After being spun off from its parent company, Brocade, in 2007, Onpath entered the NPB market in 2010. It is venture funded, with a backing of $16 million in two rounds of funding. It has a patented, scalable switch design that enables it to scale to large installations on a single blade chassis, similar to its competitors. The switches are used by network equipment manufacturers for automated testing and monitoring, and by enterprises and service providers for traditional NPB use cases. Additionally, it supports many media types and connections beyond Ethernet, including FC, Serial/PDH/SONET/SDH and OTN. Management software is easy to use, with a clean user interface that shows the details of each switch. The product fully supports filtering based on Layers 2 through 7.
Pricing: Starts at $25,000 for an entry-level device.
- Due to a large form factor and high scalability, Onpath tends to make larger deals with customers than many of its competitors.
- It has one of the easier-to-use interfaces for the configuration and management of multiple NPB systems in a distributed network deployment.
- Onpath offers low-latency switching overhead (Layer 1 connectivity and a multicast of less than 100 nanoseconds (ns), and Layer 2 through 7 packet filtering and aggregation of less than 600 ns).
- The company's market presence is weaker than that of market leaders.
- Product pricing is higher than that of many vendors for entry-level configurations.
VSS Monitoring was founded in 2003, and started by selling network taps and other aggregators. it moved into the NPB market in 2007 and has focused on that segment ever since. The company has multiple product lines that can interconnect to form a single brokering system. Each product line is geared toward specific use cases, such as the Distributed Series, which focuses on passive, basic filtering needs; the Protector Series, which focuses on active (in-line) deployment to manipulate and better measure traffic; the Finder Series, for in-depth deep packet inspection and filtering; and the TAP Series, for basic network tap functionality.
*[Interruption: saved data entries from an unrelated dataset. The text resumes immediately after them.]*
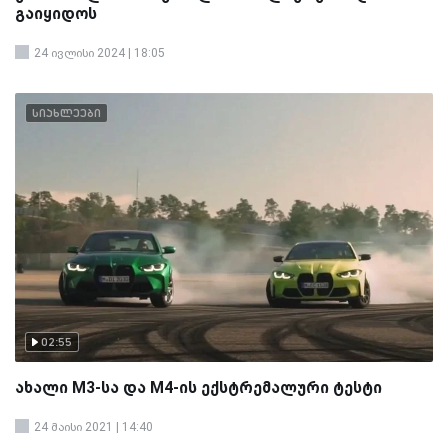
გაიყიდოს
24 ივლისი 2024 | 18:05
სიახლეები
02:55
ახალი M3-სა და M4-ის ექსტრემალური ტესტი
24 მაისი 2021 | 14:40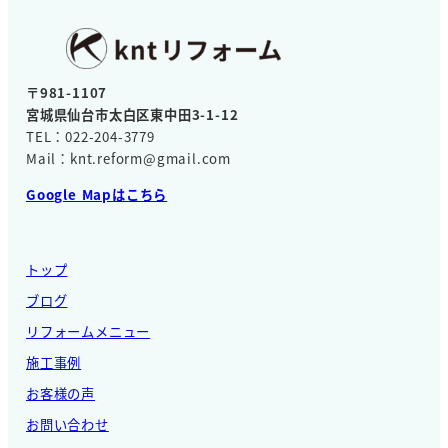
〒981-1107
宮城県仙台市太白区東中田3-1-12
TEL：022-204-3779
Mail：knt.reform@gmail.com
Google Mapはこちら
トップ
ブログ
リフォームメニュー
施工事例
お客様の声
お問い合わせ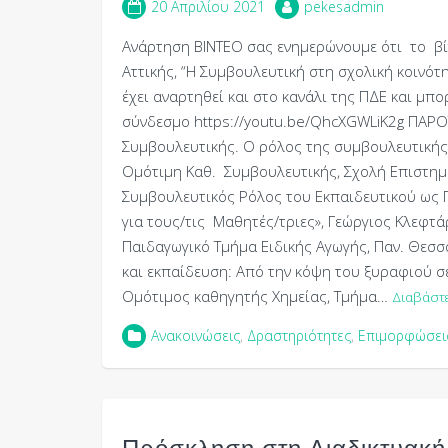
20 Απριλίου 2021
pekesadmin
Ανάρτηση ΒΙΝΤΕΟ σας ενημερώνουμε ότι το βί
Αττικής, “Η Συμβουλευτική στη σχολική κοινότ
έχει αναρτηθεί και στο κανάλι της ΠΔΕ και μπορ
σύνδεσμο https://youtu.be/QhcXGWLiK2g ΠΑΡΟΥ
Συμβουλευτικής. Ο ρόλος της συμβουλευτικής
Ομότιμη Καθ. Συμβουλευτικής, Σχολή Επιστημώ
Συμβουλευτικός Ρόλος του Εκπαιδευτικού ως 
για τους/τις Μαθητές/τριες», Γεώργιος Κλεφτά
Παιδαγωγικό Τμήμα Ειδικής Αγωγής, Παν. Θεσσ
και εκπαίδευση: Από την κόψη του ξυραφιού σ
Ομότιμος καθηγητής Χημείας, Τμήμα…
Διαβάστ
Ανακοινώσεις
,
Δραστηριότητες
,
Επιμορφώσει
The products support filtering on Layer 2 through 7.
Pricing: Starts at $25,000 for an entry-level device.
- Extensive API options allow integration into automated workflows; this is particularly important for the service provider customer, which was the company's historical customer focus.
- The vStack capability enables interconnection of VSS products into a single system, allowing autodiscovery and self-managed and redundant system mesh for monitoring redundancy and resiliency.
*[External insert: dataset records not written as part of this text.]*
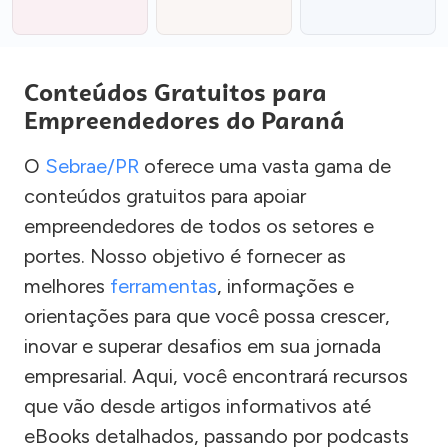
Conteúdos Gratuitos para
Empreendedores do Paraná
O
Sebrae/PR
oferece uma vasta gama de
conteúdos gratuitos para apoiar
empreendedores de todos os setores e
portes. Nosso objetivo é fornecer as
melhores
ferramentas
, informações e
orientações para que você possa crescer,
inovar e superar desafios em sua jornada
empresarial. Aqui, você encontrará recursos
que vão desde artigos informativos até
eBooks detalhados, passando por podcasts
- Marketing and public relations are effective for VSS, but it often oversells the features and functionality of the NPB as a full-blown monitoring solution.
- Pricing is higher than that of many vendors in the market.
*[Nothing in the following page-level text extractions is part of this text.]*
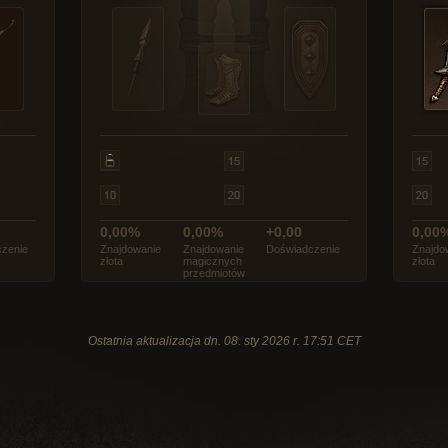
0,00%
0,00%
+0,00
0,00
zenie
Znajdowanie
Znajdowanie
Doświadczenie
Znajdo
złota
magicznych
złota
przedmiotów
Ostatnia aktualizacja dn. 08. sty 2026 r. 17:51 CET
Many networks are being upgraded and redesigned. Based on the design decisions implemented, the placement of monitoring tools must be accomplished easily in centralized locations where traffic flows through a central point, typically in the core. This is a good location for strategic NPBs, which enable better visibility and longevity of tool investments, including NPM, APM, security and network forensics.
These tools are implemented by several teams, but by having a prepared connection point, much of the implementation time for proof of concepts or testing of the products, as well as installation can be avoided. Data collected by these technologies is likely to contain sensitive information, and must be part of many audits. Avoid capturing raw packet data that contains sensitive information, or use more advanced methods of filtering to remove the security impact these technologies can have from an audit or a threat footprint.
With a diverse set of technologies in the NPM and NPB markets, there is room for continuing consolidation, as well as the expansion of capabilities by vendors to ensure that customers can garner the most value for their investments, and build a strategic relationship with the vendor. Paying close attention to the life span of these technologies and how they fit into your plans for network growth and your upgrade path is critical for making the best investment decisions.